Ultimately, if the FDA wants to prevent a listeria outbreak, it needs to clarify the risks associated with unpasteurized “Mexican-style” cheese. In the past, public health agencies have resorted to public service announcements to warn pregnant women about the risks of unpasteurized cheese. While this approach is generally helpful, it must be supplemented by more effective and nuanced takeaways.

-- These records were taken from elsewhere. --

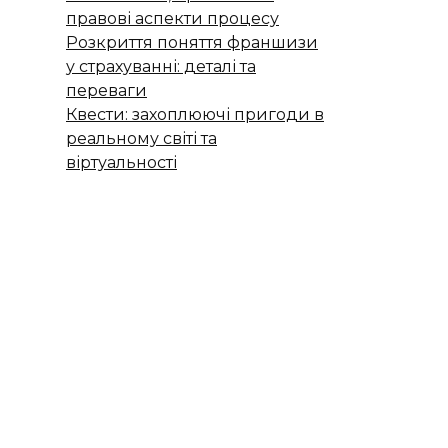
правові аспекти процесу
Розкриття поняття франшизи
у страхуванні: деталі та
переваги
Квести: захоплюючі пригоди в
реальному світі та
віртуальності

While bringing cheese on a trip, it is important to consider the temperature at which it is stored. Generally, long delays will cause the cheese to spoil. A quick solution is to melt the cheese in a pot and serve it as a fondue party. To avoid spoilage, Koster recommends avoiding cheese that has been sitting out in deli cases for too long. Lastly, if you’re unsure about how to properly transport cheese, wrap it tightly in paper or wet towel.
You can find unpasteurized cheese while traveling at local grocery stores or farmer’s markets. Despite its name, unpasteurized cheese is dangerous for travelers. The Centers for Disease Control and Prevention recommend avoiding unpasteurized soft cheese to protect yourself and your baby. In addition to unpasteurized cheese, the bacteria listeria are present in all types of dairy products, including yogurt and ice cream. Unpasteurized cheese is not safe for pregnant women, and you should avoid it unless you’re traveling by air.